The dataset `Trending YouTube Video Statistics’ is put together by Mitchell Jolly from YouTube API, which was has records from 2008 and was last updated on 2019-06-02. The scripts that scraped the data from YouTube API can be found here, and the primary aim of the dataset is for use in determining the year’s top trending Youtube videos.
There are 10 datasets presented specific to the following countries: USA, Great Britain, Germany, Canada, France, Russia, Mexico, South Korea, Japan and India. We choose the Canada dataset to explore. The dataset contains rows of trending videos which include features like category, trending date, tags, number of views, likes, dislikes, shares and descriptions of videos.

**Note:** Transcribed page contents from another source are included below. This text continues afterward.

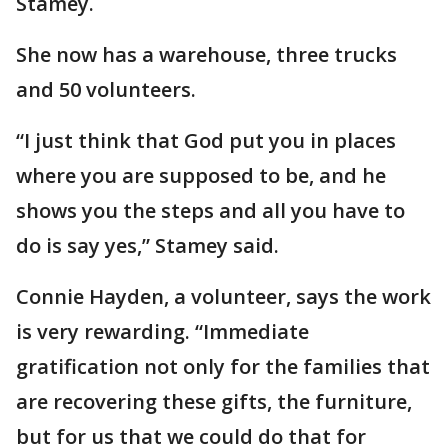
Stamey.
She now has a warehouse, three trucks
and 50 volunteers.
“I just think that God put you in places
where you are supposed to be, and he
shows you the steps and all you have to
do is say yes,” Stamey said.
Connie Hayden, a volunteer, says the work
is very rewarding. “Immediate
gratification not only for the families that
are recovering these gifts, the furniture,
but for us that we could do that for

Make sure you have loaded in the data first and processed it.
# read Canada dataset csv file
CAN <- read.csv('../data/youtube_processed.csv')
Below is the number of rows and columns for the dataset.
nrow(CAN)
## [1] 40881
ncol(CAN)
## [1] 18
The following are tye data types of the sixteen columns in the dataset.
features <- CAN %>% colnames() %>% tibble()
types <- CAN %>% sapply(class) %>% tibble()
feature_type <- cbind(features,types)
colnames(feature_type)<-c("Features","Type")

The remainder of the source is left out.